The story opens as aspiring inductees are entering the dreaded Hell Week and being put through their paces by their future big brothers on the low-down since their fraternity has been banned due to hazing infractions in the recent past.
The screenplay by first-time screenwriters Christine Berg and director Gerard McMurray has a fearless, honest tone and does not flinch in demonstrating just how brutal some of the big brothers are in constantly roughing up the pledgees. Beating after beating, one young man is kicked off the line, leaving five aspirants to ponder their place in the fraternity and question brotherhood on a wider canvas. All this, mind you, while they struggle to maintain academic demands and their personal lives.
Here is where the director [Gerard McMurray] shines and does not waste any frame. These are people we all know. These are people we might be and we understand them even if we don’t agree with them completely. The desire to become a member of Greek life and not remain a “God dam individual” is about belonging to something and what that something is goes way above just claiming frat status.

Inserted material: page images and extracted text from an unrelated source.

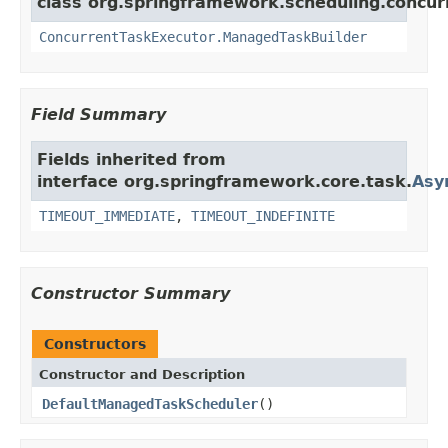
class org.springframework.scheduling.concur
ConcurrentTaskExecutor.ManagedTaskBuilder
Field Summary
Fields inherited from
interface org.springframework.core.task.
Asy
TIMEOUT_IMMEDIATE
,
TIMEOUT_INDEFINITE
Constructor Summary
Constructors
Constructor and Description
DefaultManagedTaskScheduler
()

In the lead is Zurich (Trevor Jackson), a bright, handsome and compassionate young man who has a serious girlfriend and, being watched over by a concerned professor (Alfre Woodard) who can see his natural leadership qualities.
As they begin the long march to “cross the burning sands” ever day becomes more challenging than the day before for the pledgees. Their big brothers grow restless and the name calling escalates, along with the beatings which in Zurich’s case, causes a fractured rib which compromises his breathing— which he tries to hide..
There are many humorous moments in the film and just enough sex scenes to keep the male viewers interested. Feminist should cheer because McMurray’s women are strong and thankfully three-dimensional. A welcome change to African-American women as sex objects. There is one memorable scene when the pledgees are commanded, by their big brother, to have sex with a local women (non greek) who loves sex and uses it to please only herself. Principled and loyal Zurich finds a creative way not to cheat and provides some of the more interesting conversations wrapped around intimacy.
Hell Night can not come soon enough, as the pledgees are in-fighting and dangerously close to coming unglued. With a term paper hanging over his head, Zurich dives into the wisdom of
Frederick Douglass a needed remedy for his cracking spirit and broken body to hobble to the finish line—to cross the burning sands—and join the brotherhood.
McMurray, who worked as an associate producer on “Fruitvale Station,” and has an executive producer credit on “Burning Sands.” He is an excellent storyteller and despite some poor reviews, I feel strongly that my esteemed colleagues got it wrong, wrong, wrong.
Where they cite that [McMurray] “he lacks subtext,” I disagree and wonder if we are operating from the same definition of the word. Subtext is described as “an underlying and often distinct theme in a piece of writing or conversation” and using that definition they are incorrect. There is nothing shallow about “Burning Sands.” If anything he steps out and talks about issues that we, as African-American people, don’t like to discuss, like black-on-black violence.
His choice of crew should be highlighted especially the work of casting director Kim Coleman who demonstrates that there are no small parts. Her skills are superlative. Special acknowledgment to the director of photography Isiah Donte Lee and editor, Evan Schrodek.
Produced by Mandalay Pictures, Stephanie Allain’s Homegrown Pictures, Hudlin Entertainment and distributed by Netflix. The cast includes Trevor Jackson, Tosin Cole, DeRon Horton, Trevante Rhodes, Rotini, Octavius J. Johnson, Mitchell Edwards, Malik Bazille, Imani Hakim, Nafessa Williams, Steve Harris, Alfre Woodard. Directed by Gerard McMurray and screenplay by Christine Berg and Gerard McMurray. The producers on record are Stephanie Allain, Jason Michael Berman, Reginald Hudlin and Mel Jones. The executive producers are Caroline Connor, Common, and Gerard McMurray.